## WORK REQUEST
Go through the entries below. Copy each line in which "target" appears.

## EXERCISE DATA

⟨

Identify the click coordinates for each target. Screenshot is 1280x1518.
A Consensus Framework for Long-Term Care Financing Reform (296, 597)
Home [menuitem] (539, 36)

⟩
⟨

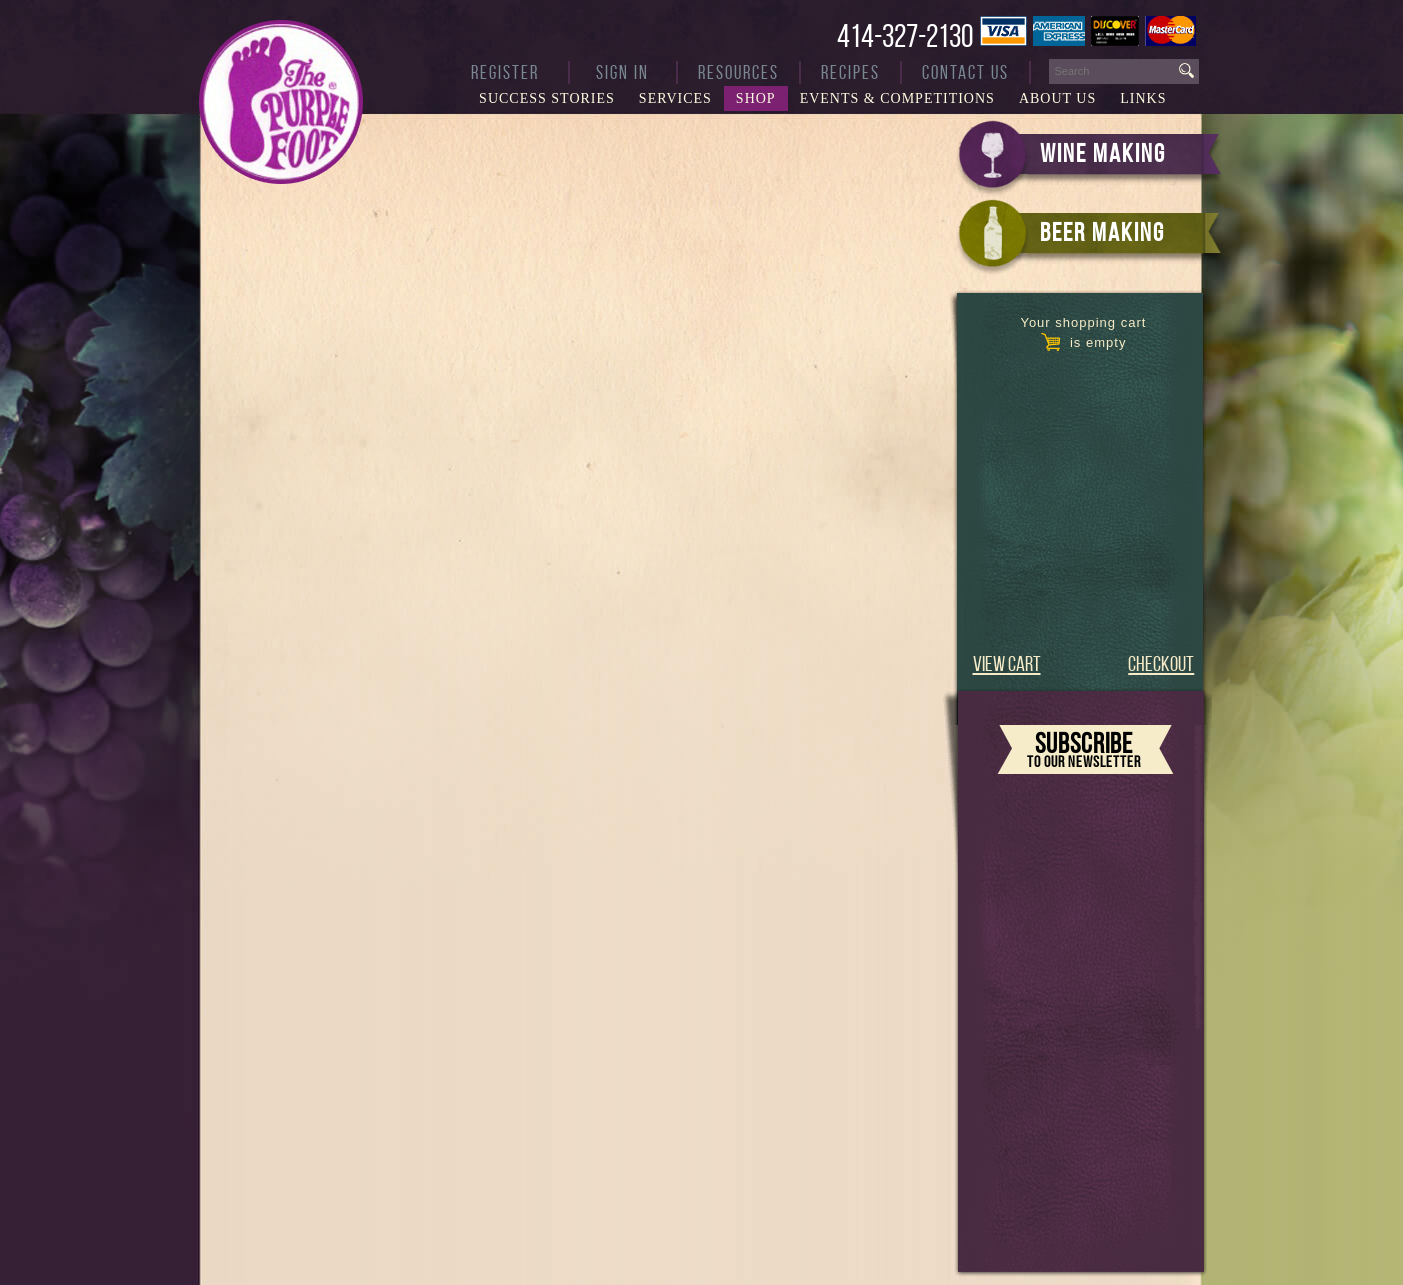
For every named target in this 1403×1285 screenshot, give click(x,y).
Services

⟩

## ANSWER TO THE PROBLEM
Identify the click coordinates for each target. Screenshot is 1280x1518.
For every named target in this 1403×1285 screenshot, give click(x,y).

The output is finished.